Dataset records

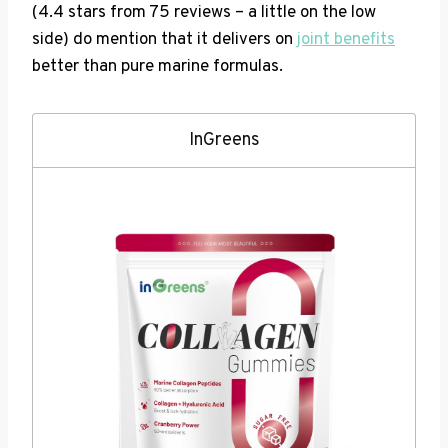
(4.4 stars from 75 reviews – a little on the low
side) do mention that it delivers on
joint benefits
better than pure marine formulas.
InGreens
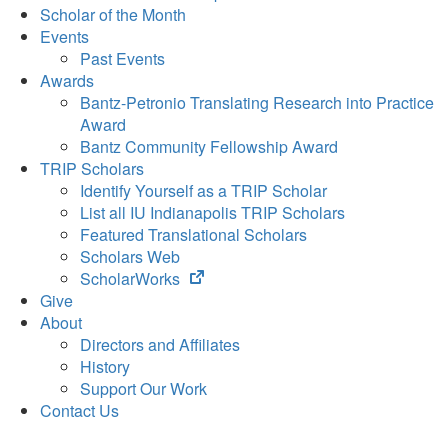
Scholar of the Month
Events
Past Events
Awards
Bantz-Petronio Translating Research into Practice
Award
Bantz Community Fellowship Award
TRIP Scholars
Identify Yourself as a TRIP Scholar
List all IU Indianapolis TRIP Scholars
Featured Translational Scholars
Scholars Web
(opens
ScholarWorks
in
Give
new
About
tab)
Directors and Affiliates
History
Support Our Work
Contact Us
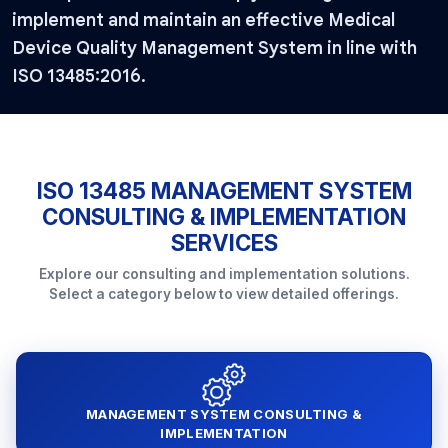
implement and maintain an effective Medical
Device Quality Management System in line with
ISO 13485:2016.
ISO 13485 MANAGEMENT SYSTEM
CONSULTING & IMPLEMENTATION
SERVICES
Explore our consulting and implementation solutions.
Select a category below to view detailed offerings.
MANAGEMENT SYSTEM CONSULTING &
IMPLEMENTATION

*Problem description*. Verbatim repetition of the entries is required, excluding any pictures.

*Task solution*.
(4.4 stars from 75 reviews – a little on the low
side) do mention that it delivers on
joint benefits
better than pure marine formulas.
InGreens
Scholar of the Month
Events
Past Events
Awards
Bantz-Petronio Translating Research into Practice
Award
Bantz Community Fellowship Award
TRIP Scholars
Identify Yourself as a TRIP Scholar
List all IU Indianapolis TRIP Scholars
Featured Translational Scholars
Scholars Web
(opens
ScholarWorks
in
Give
new
About
tab)
Directors and Affiliates
History
Support Our Work
Contact Us
implement and maintain an effective Medical
Device Quality Management System in line with
ISO 13485:2016.
ISO 13485 MANAGEMENT SYSTEM
CONSULTING & IMPLEMENTATION
SERVICES
Explore our consulting and implementation solutions.
Select a category below to view detailed offerings.
MANAGEMENT SYSTEM CONSULTING &
IMPLEMENTATION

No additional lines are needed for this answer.